A private-public partnership led by the corporate community redeveloped Over-the-Rhine, a downtown adjacent historic neighborhood disrupted decades ago by urban renewal.

Seattle, Wash

A private development group redeveloped South Lake Union, an underused industrial area, into a vibrant innovation district, concentrating new infrastructure, jobs, and housing in the area.

Cambridge, Mass.

MIT partnered with a private master developer on a 25-year infill effort that converted abandoned factories to mixed-income housing, a hotel, biotech labs and offices, and retail establishments.

Phoenix, Ariz.

The unique city-state investment brought a rapidly growing Arizona State University to downtown Phoenix, leveraging a new light rail transit line and bringing new life to the area.

2018.05_Catalytic development paper_es map_BrookingsMetro

This report highlights six examples where private, university, or non-profit developers have employed the catalytic development model to reinvigorate walkable urban communities.
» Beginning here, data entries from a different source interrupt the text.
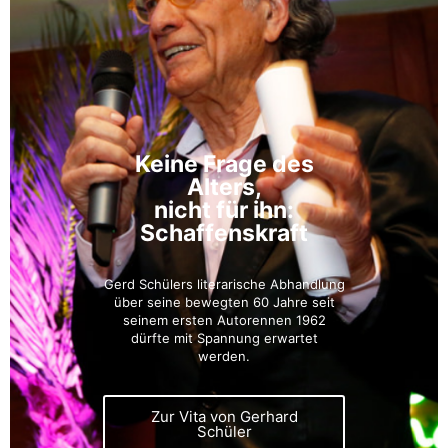
Keine Frage des
Alters,
nicht für ihn:
Schaffenskraft
Gerd Schülers literarische Abhandlung
über seine bewegten 60 Jahre seit
seinem ersten Autorennen 1962
dürfte mit Spannung erwartet
werden.
Zur Vita von Gerhard
Schüler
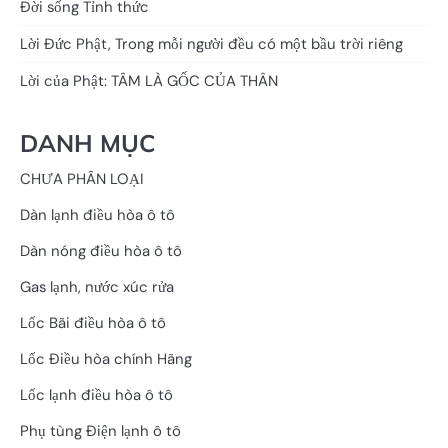
Đời sống Tỉnh thức
Lời Đức Phật, Trong mỗi người đều có một bầu trời riêng
Lời của Phật: TÂM LÀ GỐC CỦA THÂN
DANH MỤC
CHƯA PHÂN LOẠI
Dàn lạnh điều hòa ô tô
Dàn nóng điều hòa ô tô
Gas lạnh, nước xúc rửa
Lốc Bãi điều hòa ô tô
Lốc Điều hòa chính Hãng
Lốc lạnh điều hòa ô tô
Phụ tùng Điện lạnh ô tô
These case studies reveal important lessons for real estate developers, investors, anchor institutions, corporations, philanthropists, local government leaders and staff, and urbanists seeking to create economically productive and socially inclusive walkable urban places in their own cities, including:

  • All of the case studies identified some kind of crisis as the context for catalytic development. In the most extreme cases, the downtown or other potential walkable urban place had hit rock bottom from a market perspective, but had economic, physical, cultural, or other assets on which to build.
  • Catalytic development tends to be led by a proven leader who brings credibility from a combination of vision, track record, and access to patient capital. But developers must find a balance between their need for agility and control, and the need to engage the broader community in an inclusive process that builds trust and achieves equitable outcomes.
  • Even when guided by a master plan, catalytic developments are multi-phase endeavors that cometogether one building at a time, adapting and responding to unexpected opportunities and challenges as they arise. Catalytic developers set the stage for their own long-term success with a flexible, incremental strategy, rather than a megaproject. Strong place management is vital to this process.
  • Catalytic developers have a commitment to quality development, though achieving it can be difficult. Across the board, the case study participants emphasized a desire to “go above and beyond what the code requires,” develop “great open space …maintained very, very well,” and “design great buildings that are dictated not just by cost per square foot but also the long term aspirations for the institution and community.”
  • A diversity of ideas, efforts, and shared risk is essential to the sustained growth of a catalytic development, demanding that developers actively encourage the ongoing engagement of other stakeholders in the community.

Catalytic development is not available or appropriate for all redevelopment situations. However, the explosion of private wealth of the last generation—one driver of income inequity—can also be used to turn brownfields, failing business parks, and center city and suburban town centers into thriving and vital walkable urban places. Catalytic development is not only about fostering rapid economic growth, but if done right, has the potential to create socially equitable, environmentally sustainable, and healthier places to live and work.